The h-index is common (and the g-index, which corrects for self-citation), as is the Journal Impact Factor. Johan Bollen has a good review of the various metrics.

However, it's important to point out that all those measures are just different ways of counting citations. They don't account for things like code you've written or talks you've given and they can't address systematic bias in citation practices such as coercive citation or citation mutation. Also, any citation-counting metric will penalize younger researchers simply due to the time it takes to publish one paper and for other papers to get published citing yours. In order to keep academics from having to publish a paper just to describe some code they've written or a dataset they've accumulated, aggregators have been built to pull in these various metrics and consolidate them. Total Impact is a good example of such a system. The general field of study looking at incorporating these broader metrics is called #altmetrics, and you can find a collection of research on the topic here.

6

Beyond the h-index, I don't think there's any definitive parameters used in practice. However, some other common factors used to evaluate research faculty:

  • Publication count
  • Quantity of funding
  • Number of invited talks & invited journal articles
  • Lab size

Note that these apply to the fields I'm familiar with, neuroscience and engineering. I suspect that these answers will vary according to field.

  • 2
    The number of patents is also sometimes useful. – Joel Reyes Noche Feb 15 '12 at 0:32
6

There's the g-index and the h-b-index. Another thing is (in conjunction with the number of publications) the number of coauthors, i.e. has somebody only worked with one group (perhaps at the same university) or have they collaborated with lots of people from different institutions.

6

To add to other answers:

How often one publishes in the most prestigious general journals (e.g. Science and Nature) and most prestigious journals in their field (e.g. Physical Review Letters).

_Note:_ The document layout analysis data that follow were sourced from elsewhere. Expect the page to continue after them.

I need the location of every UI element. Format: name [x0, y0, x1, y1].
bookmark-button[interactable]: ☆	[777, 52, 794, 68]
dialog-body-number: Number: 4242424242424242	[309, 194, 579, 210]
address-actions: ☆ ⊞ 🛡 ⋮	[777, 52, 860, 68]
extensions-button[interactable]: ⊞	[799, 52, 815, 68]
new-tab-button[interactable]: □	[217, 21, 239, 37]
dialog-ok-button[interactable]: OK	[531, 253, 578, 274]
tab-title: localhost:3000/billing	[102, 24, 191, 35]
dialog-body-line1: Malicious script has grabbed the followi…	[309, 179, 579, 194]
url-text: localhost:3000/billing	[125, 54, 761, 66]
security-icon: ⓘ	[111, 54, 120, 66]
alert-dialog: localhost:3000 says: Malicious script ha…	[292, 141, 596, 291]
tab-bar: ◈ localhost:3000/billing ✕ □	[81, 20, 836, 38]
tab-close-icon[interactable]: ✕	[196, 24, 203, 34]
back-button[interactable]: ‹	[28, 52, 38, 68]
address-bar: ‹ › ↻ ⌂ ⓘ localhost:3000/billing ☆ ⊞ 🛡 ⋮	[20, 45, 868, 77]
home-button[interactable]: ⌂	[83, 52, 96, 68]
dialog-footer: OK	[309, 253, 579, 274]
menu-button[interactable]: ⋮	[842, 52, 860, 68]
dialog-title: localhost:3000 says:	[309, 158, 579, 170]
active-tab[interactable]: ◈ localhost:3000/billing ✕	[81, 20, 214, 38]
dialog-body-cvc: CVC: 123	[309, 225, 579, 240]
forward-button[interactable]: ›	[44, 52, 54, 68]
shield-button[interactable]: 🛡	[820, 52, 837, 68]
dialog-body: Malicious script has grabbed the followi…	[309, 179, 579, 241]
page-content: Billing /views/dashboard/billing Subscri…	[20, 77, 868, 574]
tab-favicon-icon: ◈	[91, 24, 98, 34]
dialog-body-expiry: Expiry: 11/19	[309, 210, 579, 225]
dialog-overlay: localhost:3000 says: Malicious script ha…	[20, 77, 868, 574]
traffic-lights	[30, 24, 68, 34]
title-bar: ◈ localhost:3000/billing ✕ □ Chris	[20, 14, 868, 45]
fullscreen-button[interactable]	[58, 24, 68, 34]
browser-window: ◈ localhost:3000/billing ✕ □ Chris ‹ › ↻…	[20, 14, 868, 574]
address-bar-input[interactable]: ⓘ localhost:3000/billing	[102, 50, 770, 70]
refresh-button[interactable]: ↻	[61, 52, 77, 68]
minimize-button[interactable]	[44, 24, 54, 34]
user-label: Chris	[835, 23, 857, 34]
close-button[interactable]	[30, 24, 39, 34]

  • I think that nowadays publication in the most prestigious journals is not as good as it used to be, this because of people trying to do it just because of popularity. – nicoguaro Oct 8 '14 at 3:46
4

Take a look at this open article in Scientific Reports for a measure that attempts to discard productivity as a factor in evaluating the output of research.

3

I believe the answer to your question depends very strongly on the field. In mine, mathematics, the most used quick proxy for quality of research is the prestige of journals one's publishes in (which is not measured by impact factor, although there is a correlation).

In some humanities fields, books are the most prominent research outputs.

For a PhD student in biology (especially molecular and cellular, at least in some labs in France), time spent in lab in the evenings and week-ends seems to overweight everything else.